Marquart’s research into the impact of oil extraction in the Bakken formation in North Dakota on surrounding communities led to her essay Postcards from Boomtown. Braille text on the porcelain urn has excerpts from Marquart’s essay. Lilligren’s research on the geological formations underlying the Bakken formation and canopic jars form the visual component for the project.

While we work to develop alternative sources for fuel and energy, Remembering the Unseen presents the memory of what oil means and meant, and notes we are witnesses to the social consequences of resource extraction. The jar’s form derives from Egyptian canopic containers used to hold vital organs necessary for the afterlife. Each was inscribed with hieroglyphs and had a stylized animal head as the lid. An oil molecule was fashioned from pit-fired porcelain and yellow jade and sits on top of the jar. The plinth uses visual metaphor for the geology of the oil fields.

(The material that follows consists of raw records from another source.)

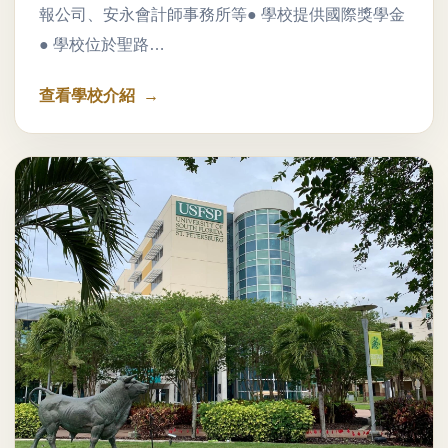
報公司、安永會計師事務所等● 學校提供國際獎學金
● 學校位於聖路…
查看學校介紹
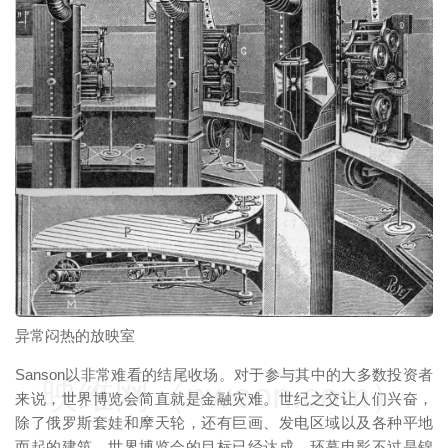
映维网（nweon.com）
异常闷热的放映室
Sanson以非常难看的结尾收场。对于参与其中的大多数投资者
映维网（nweon.com）
来说，世界博览会简直就是金融灾难。世纪之交让人们兴奋，
除了俄罗斯套娃和摩天轮，还有巨画、发电区域以及各种平地
而起的建筑。世界博览会的目标已经达成，环幕电影不过是锦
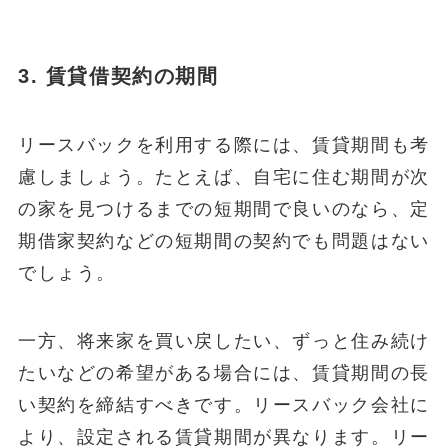
3. 賃貸借契約の期間
リースバックを利用する際には、賃貸期間も考
慮しましょう。たとえば、自宅に住む期間が次
の家を見つけるまでの短期間で良いのなら、定
期借家契約などの短期間の契約でも問題はない
でしょう。
一方、将来家を買い戻したい、ずっと住み続け
たいなどの希望がある場合には、賃貸期間の長
い契約を締結すべきです。リースバック会社に
より、設定される賃貸期間が異なります。リー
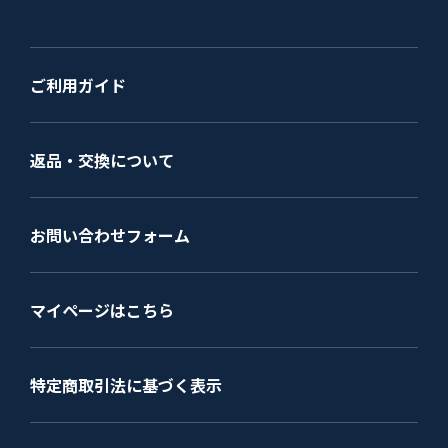
ご利用ガイド
返品・交換について
お問い合わせフォーム
マイページはこちら
特定商取引法に基づく表示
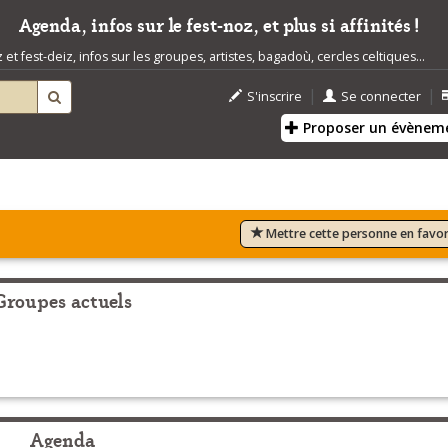
Agenda, infos sur le fest-noz, et plus si affinités !
t fest-deiz, infos sur les groupes, artistes, bagadoù, cercles celtiques...
|
|
S'inscrire
Se connecter
Proposer un évènem
Mettre cette personne en favor
Groupes actuels
Agenda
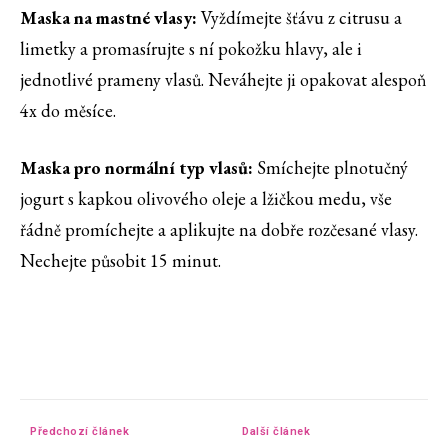
Maska na mastné vlasy:
Vyždímejte šťávu z citrusu a
limetky a promasírujte s ní pokožku hlavy, ale i
jednotlivé prameny vlasů. Neváhejte ji opakovat alespoň
4x do měsíce.
Maska pro normální typ vlasů:
Smíchejte plnotučný
jogurt s kapkou olivového oleje a lžičkou medu, vše
řádně promíchejte a aplikujte na dobře rozčesané vlasy.
Nechejte působit 15 minut.
Předchozí článek
Další článek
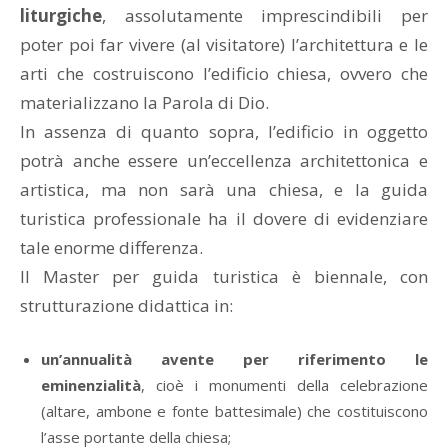
liturgiche
, assolutamente imprescindibili per
poter poi far vivere (al visitatore) l’architettura e le
arti che costruiscono l’edificio chiesa, ovvero che
materializzano la Parola di Dio.
In assenza di quanto sopra, l’edificio in oggetto
potrà anche essere un’eccellenza architettonica e
artistica, ma non sarà una chiesa, e la guida
turistica professionale ha il dovere di evidenziare
tale enorme differenza.
Il Master per guida turistica è biennale, con
strutturazione didattica in:
un’annualità avente per riferimento le
eminenzialità
, cioè i monumenti della celebrazione
(altare, ambone e fonte battesimale) che costituiscono
l’asse portante della chiesa;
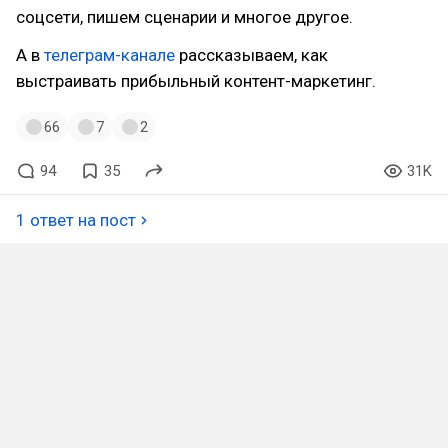
соцсети, пишем сценарии и многое другое.
А в
телеграм-канале
рассказываем, как
выстраивать прибыльный контент-маркетинг.
66
7
2
94
35
31K
1 ответ на пост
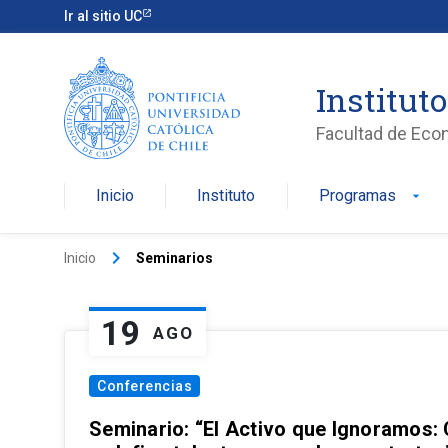
Ir al sitio UC
Institut
Facultad de Eco
Inicio
Instituto
Programas
arrow_drop_down
keyboard_arrow_right
Inicio
Seminarios
19
AGO
Conferencias
Seminario: “El Activo que Ignoramos:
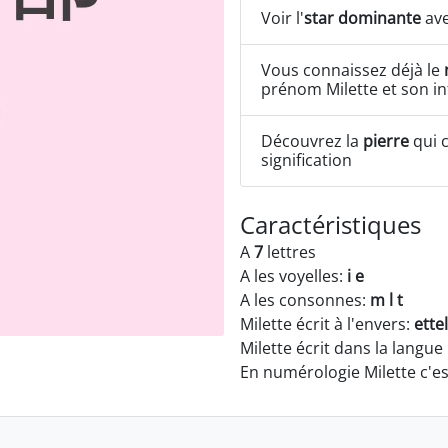
Voir l'
star dominante
ave
Vous connaissez déjà le
prénom Milette et son in
Découvrez la
pierre
qui c
signification
Caractéristiques
A
7
lettres
A les voyelles:
i e
A les consonnes:
m l t
Milette écrit à l'envers:
ette
Milette écrit dans la langue
En numérologie Milette c'e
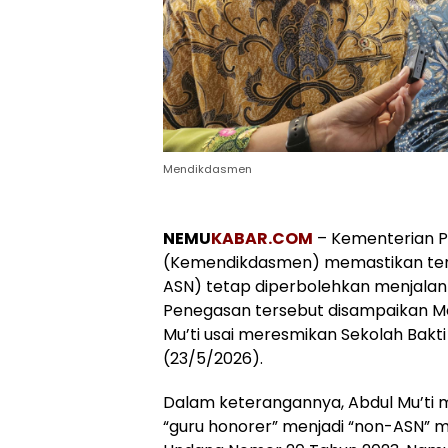
Mendikdasmen
NEMU
KABAR.COM
– Kementerian P
(Kemendikdasmen) memastikan tena
ASN) tetap diperbolehkan menjalanka
Penegasan tersebut disampaikan M
Mu’ti usai meresmikan Sekolah Bakti
(23/5/2026).
Dalam keterangannya, Abdul Mu’ti 
“guru honorer” menjadi “non-ASN” 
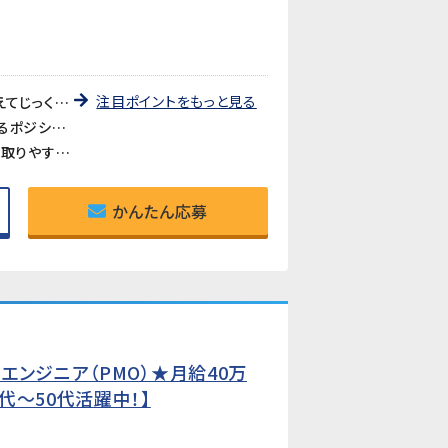
注目ポイントをもっと見る
《きれいなオフィスで長期安定して勤務できる》落ち着いた事務所環境で、長期的に安心して働けます。腰を据えてじっくりキャリアを積みたい方におすすめです。
《開発チームを支えるサポート業務》資料作成・発注業務・スケジュール調整など、幅広い事務スキルを活かせるポジションです。開発の現場に近い場所で、ものづくりを支えるやりがいを感じられます。
《日勤のみ・土日休みで働きやすい》夜勤・交替なしの日勤固定。基本土日休みで、プライベートとのバランスが取りやすい環境です。
かんたん応募
ンジニア（PMO）★月給40万
代〜50代活躍中！】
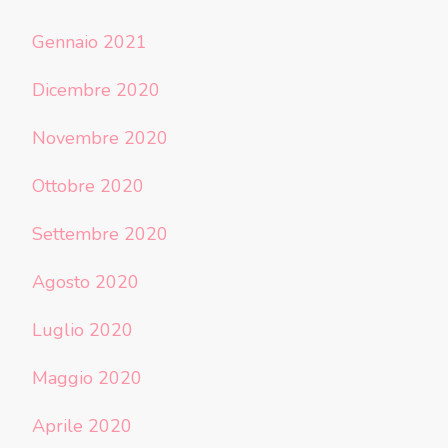
Gennaio 2021
Dicembre 2020
Novembre 2020
Ottobre 2020
Settembre 2020
Agosto 2020
Luglio 2020
Maggio 2020
Aprile 2020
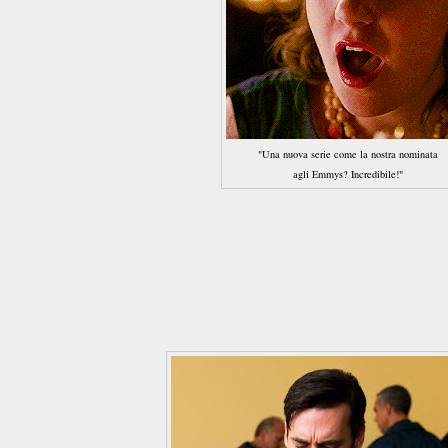
"Una nuova serie come la nostra nominata
agli Emmys? Incredibile!"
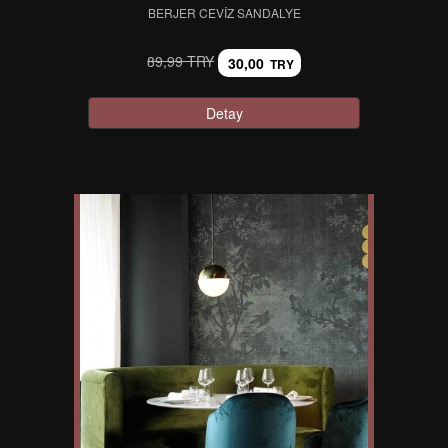
BERJER CEVIZ SANDALYE
89,99 TRY
30,00
TRY
Detay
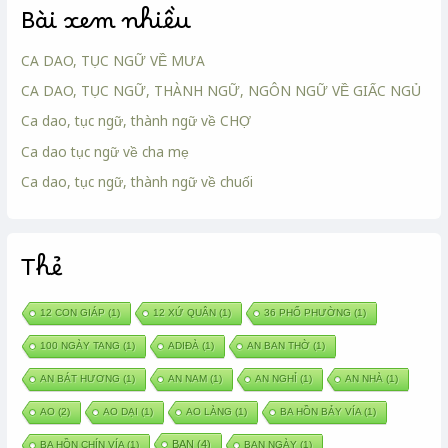
Bài xem nhiều
CA DAO, TỤC NGỮ VỀ MƯA
CA DAO, TỤC NGỮ, THÀNH NGỮ, NGÔN NGỮ VỀ GIẤC NGỦ
Ca dao, tục ngữ, thành ngữ về CHỢ
Ca dao tục ngữ về cha mẹ
Ca dao, tục ngữ, thành ngữ về chuối
Thẻ
12 CON GIÁP
(1)
12 XỨ QUÂN
(1)
36 PHỐ PHƯỜNG
(1)
100 NGÀY TANG
(1)
ADIĐÀ
(1)
AN BAN THỜ
(1)
AN BÁT HƯƠNG
(1)
AN NAM
(1)
AN NGHỈ
(1)
AN NHÀ
(1)
AO
(2)
AO DẠI
(1)
AO LÀNG
(1)
BA HỒN BẢY VÍA
(1)
BAN
(4)
BA HỒN CHÍN VÍA
(1)
BAN NGÀY
(1)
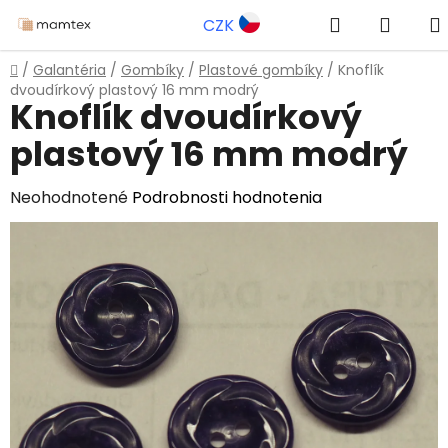
Prejsť
Hľadať
NÁKU
CZK
na
obsah
KOŠÍK
Domov
/
Galantéria
/
Gombíky
/
Plastové gombíky
/
Knoflík
dvoudírkový plastový 16 mm modrý
Knoflík dvoudírkový
plastový 16 mm modrý
Priemerné
Neohodnotené
Podrobnosti hodnotenia
hodnotenie
produktu
je
0,0
z
5
hviezdičiek.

Containing beauty and awareness of our role in addressing challenges related to climate change, resource allocation, divestment, and development of renewable alternatives to oil, Remembering the Unseen is a work by two colleagues who perform this mysterious cultural function known as artist. On our campus, scientists work intellectually to make the invisible visible. Artists work intellectually and expressively to create visual works of art. If you have ever been moved by any work of art, be it visual, music, dance, poetry or writing, you have experienced a connection to our collective humanity; that which makes us part of communities, groups, and for the time being, this campus. Art doesn’t broadcast, it receives.

Braille text on the jar:

“extracting a million barrels a day in the Bakken one average month 9.4 billion cubic feet of natural gas flared into the atmosphere call it conflict-free oil, it doesn’t feel conflict-free to me, she says.”